ドキドキワクワクはしない、楽しいっと感じるわけでもない。 エンターテインメント作品としてみると無いない尽くし。でもこの作品はなんだか胸を暖かくしてくれる。 あの日の僕を思い出して、今日の私を見つめる、そんな作品。
世界も救わない、大病もない。人も死なない、登場人物にさしたるトラウマもない。家庭環境が悪いわけではないし、親族も普通の人。
ドキドキワクワクはしない、楽しいっと感じるわけでもない。エンターテインメント作品としてみると無いない尽くし。でもこの作品はなんだか胸を暖かくしてくれる。
少しだけ切なくて、でもほんのり癒されて。
大人の世界と子供の世界は交じり合うことは少ないのですよね。価値観も違うし、見ている目線が違うから。

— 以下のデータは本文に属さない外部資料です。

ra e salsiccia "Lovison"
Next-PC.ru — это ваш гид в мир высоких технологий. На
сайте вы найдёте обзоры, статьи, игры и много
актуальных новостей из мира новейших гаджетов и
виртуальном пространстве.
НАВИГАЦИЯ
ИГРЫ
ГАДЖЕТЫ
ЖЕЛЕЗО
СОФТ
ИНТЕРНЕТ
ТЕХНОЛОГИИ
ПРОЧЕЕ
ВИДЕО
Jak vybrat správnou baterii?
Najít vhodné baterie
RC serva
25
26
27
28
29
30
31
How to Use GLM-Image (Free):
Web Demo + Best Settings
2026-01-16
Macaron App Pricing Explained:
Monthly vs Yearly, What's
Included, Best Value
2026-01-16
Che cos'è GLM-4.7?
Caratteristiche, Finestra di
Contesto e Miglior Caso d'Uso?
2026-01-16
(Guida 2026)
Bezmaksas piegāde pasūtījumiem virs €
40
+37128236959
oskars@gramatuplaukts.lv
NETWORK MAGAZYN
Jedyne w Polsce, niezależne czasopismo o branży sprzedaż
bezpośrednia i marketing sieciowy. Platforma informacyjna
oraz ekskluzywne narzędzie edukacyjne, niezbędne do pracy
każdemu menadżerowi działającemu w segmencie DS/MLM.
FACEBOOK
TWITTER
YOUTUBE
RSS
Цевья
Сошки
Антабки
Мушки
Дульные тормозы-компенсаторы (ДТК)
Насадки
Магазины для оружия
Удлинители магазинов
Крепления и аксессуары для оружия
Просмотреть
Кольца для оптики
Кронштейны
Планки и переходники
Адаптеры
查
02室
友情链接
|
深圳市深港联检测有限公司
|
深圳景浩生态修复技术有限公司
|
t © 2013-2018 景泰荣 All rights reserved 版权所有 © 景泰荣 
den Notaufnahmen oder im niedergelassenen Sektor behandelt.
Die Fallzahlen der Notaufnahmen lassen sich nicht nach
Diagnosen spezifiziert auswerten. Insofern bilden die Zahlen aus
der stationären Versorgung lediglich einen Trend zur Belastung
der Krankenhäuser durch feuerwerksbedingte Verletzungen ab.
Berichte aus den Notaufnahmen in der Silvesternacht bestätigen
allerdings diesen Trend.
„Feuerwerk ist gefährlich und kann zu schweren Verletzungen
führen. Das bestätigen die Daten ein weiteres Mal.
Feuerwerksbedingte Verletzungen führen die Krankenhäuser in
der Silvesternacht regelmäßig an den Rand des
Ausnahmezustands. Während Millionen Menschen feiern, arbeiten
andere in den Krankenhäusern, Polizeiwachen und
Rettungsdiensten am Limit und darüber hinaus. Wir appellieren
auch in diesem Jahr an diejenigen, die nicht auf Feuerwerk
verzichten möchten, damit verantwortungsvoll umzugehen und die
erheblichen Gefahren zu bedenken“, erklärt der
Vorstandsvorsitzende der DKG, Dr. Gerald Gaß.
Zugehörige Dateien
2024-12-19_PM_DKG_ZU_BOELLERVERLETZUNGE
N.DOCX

でもそんな彼らが交じり合う瞬間があるのです。子供は少し背伸びして、大人は幼い日に思いを馳せて。相手との境界線がぼやける、まるで黄昏時のよう。
出会いのきっかけはそれぞれ、過ごした時間も違うのですけど、「120円のなにか」で結びつけられたその時間を共有する彼らの時間は60億分の一の出会い。
日常と呼ぶには歪なのですけど、非日常と言い切るほどでもない。
このモラトリアムのような曖昧な時間の描き方は本当に真似できるものでは無い、ライターの真骨頂に感じました。
好きなシーンをひとつあげると、冬の終わりで主人公が眼鏡を外すところですね。
コンタクトを失った小雪が見る、信号機の星々。それは彼女にしか見えない美しい景色ですが、現実とは異なるものです。
主人公は自ら眼鏡を外してその視界に歩み寄ったのですよね。
大人と子供、最後まで線を引いていた境界線にそっと踏み込む優しい一歩。
ご都合主義というか、それは犯罪だろうとか、そんなことあるかと感じることは沢山あるんですけど、なんだかどうでもよくなっちゃうんですよね、思考の放棄です。
黄昏時のひと時ですからね、少しだけ境界線が曖昧なんですよ、きっと。なんてね。